Nyaws
🗼 東京--:----°
#039 / 2026-05-15 MARKETS · Finance

Power Stocks Surge +35.66% Over 63 Days
— NYW-X Holds at 30.12 as AI and BTC Form a Triple Nexus

🗓 2026-05-15 Auto-generated 06:30 JST / 🧠 HumanAI (COOL) / ~7079 chars

With Nyaws's proprietary NYW-X v1.0 holding steady at 30.12 in the NORMAL zone, power sector stocks have emerged as the top performer over the past 63 trading days, surging +35.66% — outpacing AI equities (+26.86%) and Bitcoin (+15.50%) while gold lags at -5.36%.

1. NYW-X at 30.12: A Quiet Bull Signal

As of May 15, 2026 (JST), Nyaws's four-axis cross-risk index NYW-X v1.0 registers 30.12, remaining comfortably within the NORMAL zone (reference band: 0–45). This reading indicates an absence of extreme risk-off or risk-on bias across the four tracked asset classes, suggesting capital flows are relatively distributed rather than concentrated in a single theme. [Source: Nyaws Internal / NYW-X v1.0 Dashboard]

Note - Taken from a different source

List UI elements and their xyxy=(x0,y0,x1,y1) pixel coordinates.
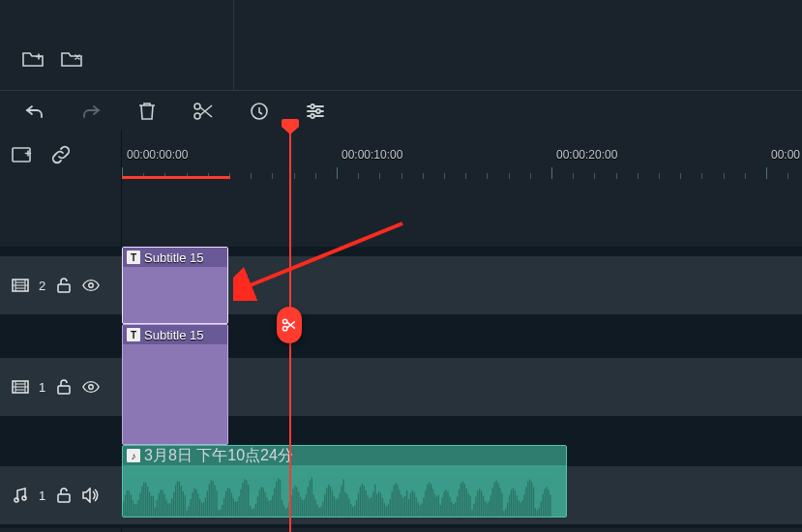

Comparing with historical episodes, NYW-X readings above 45 have tended to coincide with concentrated single-axis risk events. The current 30.12 level appears less like a calm before the storm and more like a constructive multi-theme environment where capital can flow across several sectors simultaneously. However, the outsized performance of the power sector — detailed below — carries the latent risk of single-axis concentration that investors should monitor.

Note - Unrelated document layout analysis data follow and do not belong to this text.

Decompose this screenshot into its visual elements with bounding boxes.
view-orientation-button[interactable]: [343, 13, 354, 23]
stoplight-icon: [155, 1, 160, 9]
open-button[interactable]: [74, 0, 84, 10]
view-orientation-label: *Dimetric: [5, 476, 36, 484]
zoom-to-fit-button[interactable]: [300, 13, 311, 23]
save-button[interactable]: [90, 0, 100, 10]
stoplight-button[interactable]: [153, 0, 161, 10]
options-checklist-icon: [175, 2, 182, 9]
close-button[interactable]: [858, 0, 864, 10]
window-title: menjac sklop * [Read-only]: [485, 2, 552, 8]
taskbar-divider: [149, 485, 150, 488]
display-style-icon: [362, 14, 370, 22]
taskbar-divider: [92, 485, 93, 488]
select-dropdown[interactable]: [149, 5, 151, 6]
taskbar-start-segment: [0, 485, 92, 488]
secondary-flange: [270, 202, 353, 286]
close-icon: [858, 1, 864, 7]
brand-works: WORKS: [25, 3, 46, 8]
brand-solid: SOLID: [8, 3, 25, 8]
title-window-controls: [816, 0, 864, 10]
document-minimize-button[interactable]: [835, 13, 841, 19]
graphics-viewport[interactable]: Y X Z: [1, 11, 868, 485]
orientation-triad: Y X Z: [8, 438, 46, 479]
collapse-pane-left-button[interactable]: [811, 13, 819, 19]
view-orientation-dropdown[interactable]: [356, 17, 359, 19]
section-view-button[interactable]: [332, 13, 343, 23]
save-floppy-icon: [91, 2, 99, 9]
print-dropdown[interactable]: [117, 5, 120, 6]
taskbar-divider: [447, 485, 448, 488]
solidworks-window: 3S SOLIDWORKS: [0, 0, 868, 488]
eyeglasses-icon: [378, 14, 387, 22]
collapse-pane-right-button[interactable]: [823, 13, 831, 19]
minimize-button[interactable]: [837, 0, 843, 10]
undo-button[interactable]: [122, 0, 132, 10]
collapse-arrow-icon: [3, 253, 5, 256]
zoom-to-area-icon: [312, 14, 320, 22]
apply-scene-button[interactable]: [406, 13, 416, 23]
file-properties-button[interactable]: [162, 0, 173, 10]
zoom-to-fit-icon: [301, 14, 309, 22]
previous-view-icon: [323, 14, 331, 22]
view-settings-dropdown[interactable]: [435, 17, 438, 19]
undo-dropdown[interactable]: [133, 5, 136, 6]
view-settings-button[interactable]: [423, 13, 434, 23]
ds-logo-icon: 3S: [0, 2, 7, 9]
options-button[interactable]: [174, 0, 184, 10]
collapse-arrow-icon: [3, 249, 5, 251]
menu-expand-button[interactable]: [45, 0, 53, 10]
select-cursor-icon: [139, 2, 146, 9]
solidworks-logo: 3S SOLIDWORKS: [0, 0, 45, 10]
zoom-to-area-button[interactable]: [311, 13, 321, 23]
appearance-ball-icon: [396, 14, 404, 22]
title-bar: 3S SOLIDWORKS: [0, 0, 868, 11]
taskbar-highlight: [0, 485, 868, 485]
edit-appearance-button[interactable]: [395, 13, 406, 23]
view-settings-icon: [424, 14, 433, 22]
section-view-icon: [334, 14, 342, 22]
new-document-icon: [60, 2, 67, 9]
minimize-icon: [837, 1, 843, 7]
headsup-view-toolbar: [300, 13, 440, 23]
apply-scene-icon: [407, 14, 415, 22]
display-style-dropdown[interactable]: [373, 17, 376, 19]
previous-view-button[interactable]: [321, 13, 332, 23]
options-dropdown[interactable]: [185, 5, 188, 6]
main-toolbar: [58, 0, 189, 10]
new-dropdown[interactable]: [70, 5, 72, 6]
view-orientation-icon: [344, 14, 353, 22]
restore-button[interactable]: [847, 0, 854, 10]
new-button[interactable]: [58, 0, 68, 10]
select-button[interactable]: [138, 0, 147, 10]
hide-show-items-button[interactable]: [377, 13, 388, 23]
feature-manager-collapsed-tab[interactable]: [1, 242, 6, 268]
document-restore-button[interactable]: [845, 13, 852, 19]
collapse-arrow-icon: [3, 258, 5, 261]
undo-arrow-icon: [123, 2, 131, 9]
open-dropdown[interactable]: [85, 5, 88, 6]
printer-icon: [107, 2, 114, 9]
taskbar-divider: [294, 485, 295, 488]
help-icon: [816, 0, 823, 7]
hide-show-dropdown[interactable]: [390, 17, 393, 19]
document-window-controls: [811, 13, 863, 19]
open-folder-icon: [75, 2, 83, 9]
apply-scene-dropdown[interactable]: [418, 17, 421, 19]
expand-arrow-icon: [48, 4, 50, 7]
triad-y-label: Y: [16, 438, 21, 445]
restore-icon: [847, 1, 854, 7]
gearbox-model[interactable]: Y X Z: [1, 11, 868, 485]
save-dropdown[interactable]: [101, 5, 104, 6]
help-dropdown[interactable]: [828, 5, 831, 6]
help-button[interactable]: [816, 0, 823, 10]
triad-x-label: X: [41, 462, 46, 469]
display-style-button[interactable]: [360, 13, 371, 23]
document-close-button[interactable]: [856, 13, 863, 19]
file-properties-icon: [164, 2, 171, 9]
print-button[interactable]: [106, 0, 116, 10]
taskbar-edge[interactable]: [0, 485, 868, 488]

2. Power Sector +35.66%: What Is Driving the Surge?

Within Nyaws's paper trading initiative — the Nyaws 100 — the power sector posted a 63-day return of +35.66%, claiming the top position by a significant margin. It outpaced AI equities (+26.86%) by approximately 9 percentage points and Bitcoin (+15.50%) by roughly 20 percentage points over the same period. [Source: Nyaws 100 Paper Trading Initiative / Internal Return Attribution]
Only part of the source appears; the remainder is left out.